▶ **REQUIREMENT**
Output, exactly as written, the lines below starting at the line containing "Latinoamérica: Gabriela Villegas, DLA" and ending at the line containing "incluida la clasificación". Drop the pictures and keep both end lines.

▶ **DATA TO PROCESS**
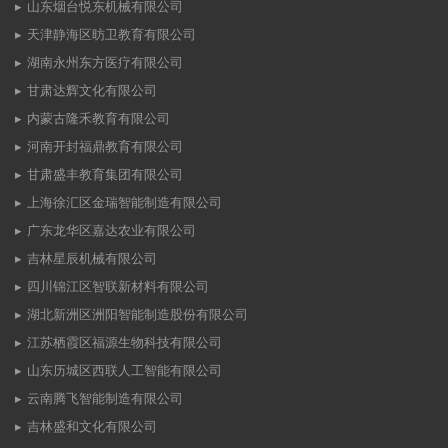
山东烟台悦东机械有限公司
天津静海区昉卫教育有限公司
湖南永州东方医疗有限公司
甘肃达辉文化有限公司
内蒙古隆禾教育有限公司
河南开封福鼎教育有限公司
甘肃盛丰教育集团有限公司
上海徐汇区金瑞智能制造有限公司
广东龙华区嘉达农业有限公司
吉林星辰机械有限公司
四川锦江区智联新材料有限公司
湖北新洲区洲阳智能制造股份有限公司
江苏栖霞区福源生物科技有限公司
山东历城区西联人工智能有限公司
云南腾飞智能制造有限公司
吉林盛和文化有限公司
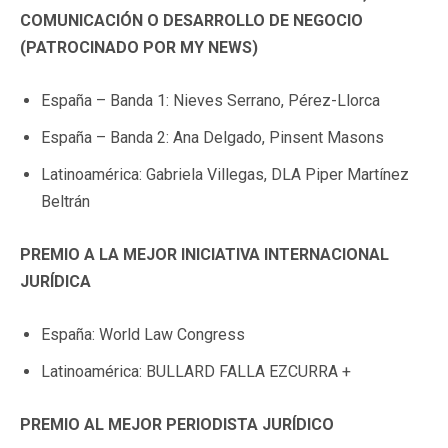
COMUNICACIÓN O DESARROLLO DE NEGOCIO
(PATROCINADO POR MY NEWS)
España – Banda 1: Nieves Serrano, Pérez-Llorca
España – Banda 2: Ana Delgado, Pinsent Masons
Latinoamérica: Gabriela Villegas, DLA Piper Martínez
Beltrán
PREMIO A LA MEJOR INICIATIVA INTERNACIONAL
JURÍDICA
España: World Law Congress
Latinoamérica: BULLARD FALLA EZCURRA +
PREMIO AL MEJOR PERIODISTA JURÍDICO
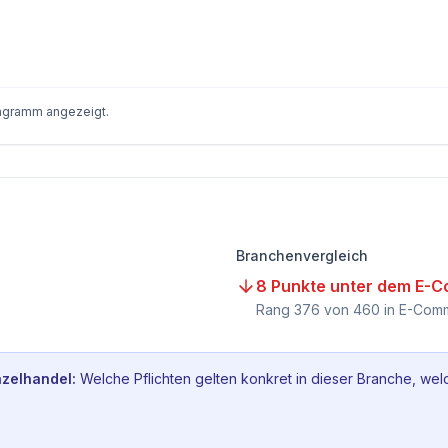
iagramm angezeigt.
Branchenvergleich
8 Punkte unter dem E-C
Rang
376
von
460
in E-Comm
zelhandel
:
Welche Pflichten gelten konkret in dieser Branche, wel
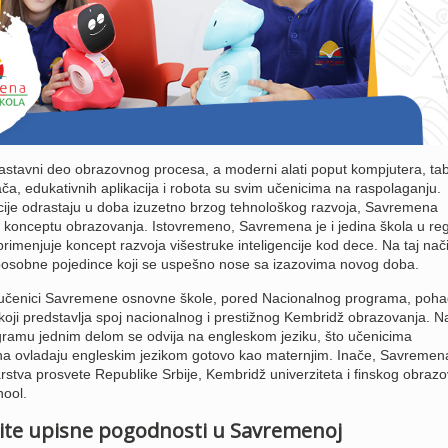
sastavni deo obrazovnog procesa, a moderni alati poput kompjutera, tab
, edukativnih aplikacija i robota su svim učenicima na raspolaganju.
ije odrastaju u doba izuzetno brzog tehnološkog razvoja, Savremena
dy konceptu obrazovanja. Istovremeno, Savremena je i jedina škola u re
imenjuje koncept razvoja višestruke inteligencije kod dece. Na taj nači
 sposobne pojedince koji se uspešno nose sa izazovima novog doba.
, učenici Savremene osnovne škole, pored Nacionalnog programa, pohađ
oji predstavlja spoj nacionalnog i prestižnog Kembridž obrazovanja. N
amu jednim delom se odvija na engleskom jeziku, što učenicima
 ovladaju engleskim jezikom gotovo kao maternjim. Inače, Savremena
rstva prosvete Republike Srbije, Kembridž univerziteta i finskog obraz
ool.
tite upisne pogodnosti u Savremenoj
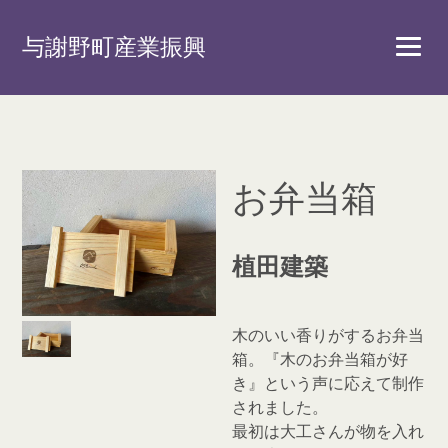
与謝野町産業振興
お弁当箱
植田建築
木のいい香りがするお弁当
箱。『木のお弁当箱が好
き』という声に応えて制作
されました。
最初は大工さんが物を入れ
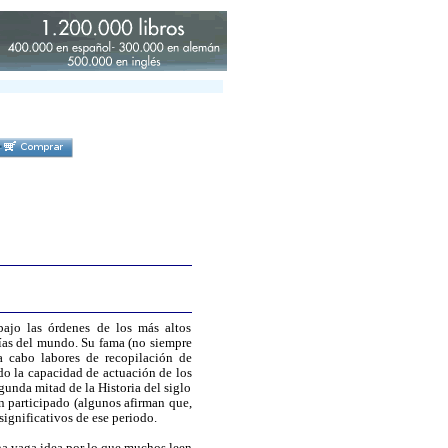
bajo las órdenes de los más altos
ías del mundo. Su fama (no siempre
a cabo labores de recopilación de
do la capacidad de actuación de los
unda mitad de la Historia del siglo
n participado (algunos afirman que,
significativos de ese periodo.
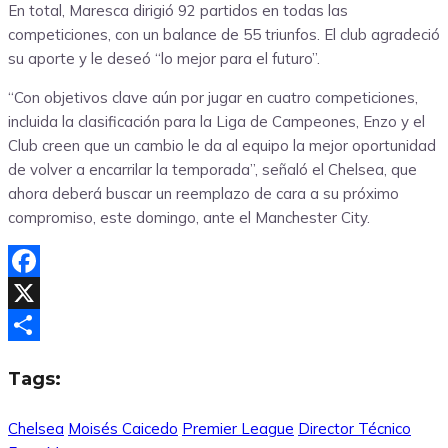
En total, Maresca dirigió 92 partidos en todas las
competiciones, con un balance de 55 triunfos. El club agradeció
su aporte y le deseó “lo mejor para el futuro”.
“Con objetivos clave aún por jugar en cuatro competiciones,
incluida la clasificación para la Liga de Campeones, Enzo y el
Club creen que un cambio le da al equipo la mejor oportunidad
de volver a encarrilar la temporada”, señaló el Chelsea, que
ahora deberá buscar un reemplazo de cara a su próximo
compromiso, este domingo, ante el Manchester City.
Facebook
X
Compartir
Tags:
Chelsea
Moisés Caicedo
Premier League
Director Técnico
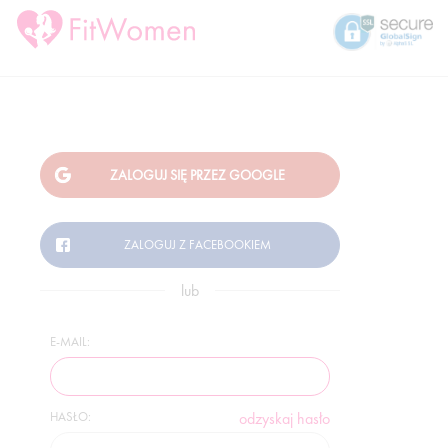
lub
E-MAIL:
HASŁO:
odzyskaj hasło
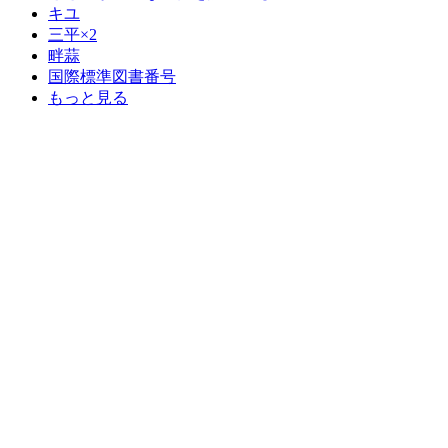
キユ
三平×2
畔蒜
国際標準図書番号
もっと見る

▶ **RESPONSE TO THIS TASK**
Latinoamérica: Gabriela Villegas, DLA Piper Martínez
Beltrán
PREMIO A LA MEJOR INICIATIVA INTERNACIONAL
JURÍDICA
España: World Law Congress
Latinoamérica: BULLARD FALLA EZCURRA +
PREMIO AL MEJOR PERIODISTA JURÍDICO
iagramm angezeigt.
Branchenvergleich
8 Punkte unter dem E-C
Rang
376
von
460
in E-Comm
zelhandel
:
Welche Pflichten gelten konkret in dieser Branche, wel
sastavni deo obrazovnog procesa, a moderni alati poput kompjutera, tab
, edukativnih aplikacija i robota su svim učenicima na raspolaganju.
ije odrastaju u doba izuzetno brzog tehnološkog razvoja, Savremena
dy konceptu obrazovanja. Istovremeno, Savremena je i jedina škola u re
imenjuje koncept razvoja višestruke inteligencije kod dece. Na taj nači
 sposobne pojedince koji se uspešno nose sa izazovima novog doba.
, učenici Savremene osnovne škole, pored Nacionalnog programa, pohađ
oji predstavlja spoj nacionalnog i prestižnog Kembridž obrazovanja. N
amu jednim delom se odvija na engleskom jeziku, što učenicima
 ovladaju engleskim jezikom gotovo kao maternjim. Inače, Savremena
rstva prosvete Republike Srbije, Kembridž univerziteta i finskog obraz
ool.
tite upisne pogodnosti u Savremenoj
与謝野町産業振興
お弁当箱
植田建築
木のいい香りがするお弁当
箱。『木のお弁当箱が好
き』という声に応えて制作
されました。
最初は大工さんが物を入れ
bajo las órdenes de los más altos
ías del mundo. Su fama (no siempre
a cabo labores de recopilación de
do la capacidad de actuación de los
unda mitad de la Historia del siglo
n participado (algunos afirman que,
significativos de ese periodo.
En total, Maresca dirigió 92 partidos en todas las
competiciones, con un balance de 55 triunfos. El club agradeció
su aporte y le deseó “lo mejor para el futuro”.
“Con objetivos clave aún por jugar en cuatro competiciones,
incluida la clasificación para la Liga de Campeones, Enzo y el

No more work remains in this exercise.